By this time Tom had used up all his allowable words, and was falling back on the contraband kind to express his surging emotions.

"What the —— is the —— meaning —— of this ——?" and so on.

I replied calmly: "Maybe you'll believe I have Elk medicine. Now show me a Moose and I'll give you some new shocks."

Our trip homeward occupied a couple of hours, during which I heard little from Tom but a snort or two of puzzlement.

As we neared camp he turned on me suddenly and said: "Now, Mr. Seton, what is the meaning of this? That wasn't a sick Elk; she was fat and hearty. She wasn't poisoned or doped, 'cause there's no possibility of that. It wasn't a tame Elk, 'cause there ain't any, and, anyhow, we're seventy miles from a house. Now what is the meaning of it?"

I replied solemnly: "Tom! I don't know any more than you do. I was as much surprised as you were at everything but one, and that was when she lay down. I didn't tell her to lie down till I saw she was going to do it, or to get up either, or look the other way, and if you can explain the incident, you've got the field to yourself."
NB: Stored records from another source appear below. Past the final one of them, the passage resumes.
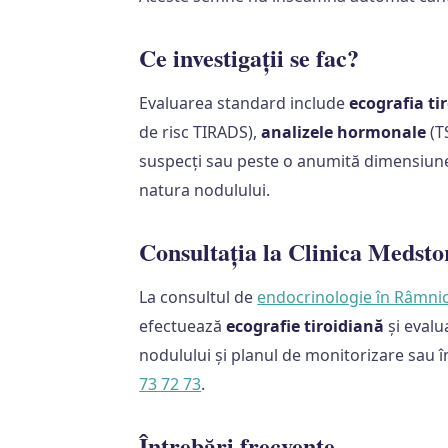
Ce investigații se fac?
Evaluarea standard include
ecografia ti
de risc TIRADS),
analizele hormonale
(TS
suspecți sau peste o anumită dimensiun
natura nodulului.
Consultația la Clinica Medsto
La consultul de
endocrinologie în Râmni
efectuează
ecografie tiroidiană
și evalu
nodulului și planul de monitorizare sau
73 72 73
.
Întrebări frecvente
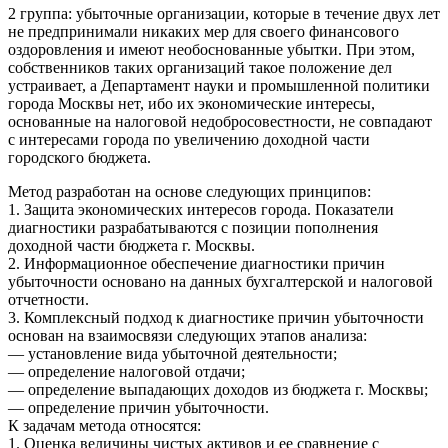
2 группа: убыточные организации, которые в течение двух лет
не предпринимали никаких мер для своего финансового
оздоровления и имеют необоснованные убытки. При этом,
собственников таких организаций такое положение дел
устраивает, а Департамент науки и промышленной политики
города Москвы нет, ибо их экономические интересы,
основанные на налоговой недобросовестности, не совпадают
с интересами города по увеличению доходной части
городского бюджета.
Метод разработан на основе следующих принципов:
1. Защита экономических интересов города. Показатели
диагностики разрабатываются с позиции пополнения
доходной части бюджета г. Москвы.
2. Информационное обеспечение диагностики причин
убыточности основано на данных бухгалтерской и налоговой
отчетности.
3. Комплексный подход к диагностике причин убыточности
основан на взаимосвязи следующих этапов анализа:
— установление вида убыточной деятельности;
— определение налоговой отдачи;
— определение выпадающих доходов из бюджета г. Москвы;
— определение причин убыточности.
К задачам метода относятся:
1. Оценка величины чистых активов и ее сравнение с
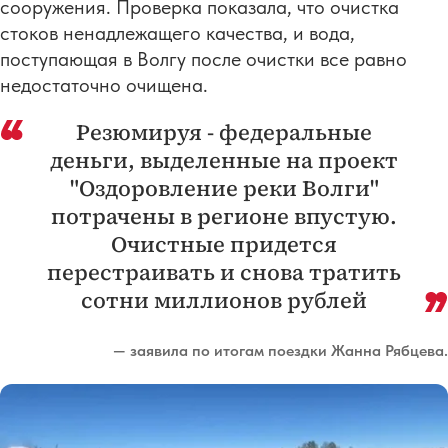
сооружения. Проверка показала, что очистка
стоков ненадлежащего качества, и вода,
поступающая в Волгу после очистки все равно
недостаточно очищена.
Резюмируя - федеральные
деньги, выделенные на проект
"Оздоровление реки Волги"
потрачены в регионе впустую.
Очистные придется
перестраивать и снова тратить
сотни миллионов рублей
— заявила по итогам поездки Жанна Рябцева.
THE MOOSE, THE BIGGEST OF ALL DEER

The Moose is one of the fine animals that have responded magnificently to protection in Canada, Maine, Minnesota, and the Yellowstone Park. Formerly they were very scarce in Wyoming and confined to the southwest corner of the Reserve. But all they needed was a little help; and, receiving it, they have flourished and multiplied. Their numbers have grown by natural increase from about fifty in 1897 to some five hundred and fifty to-day; and they have spread into all the southern half of the Park wherever they find surroundings to their taste; that is, thick level woods with a mixture of timber, as the Moose is a brush-eater, and does not flourish on a straight diet of evergreen.

The first Deer, almost the only one I ever killed, was a Moose and that was far back in the days of my youth. On the Yellowstone, I am sorry to say, I never saw one, although I found tracks and signs in abundance last September near the Lake.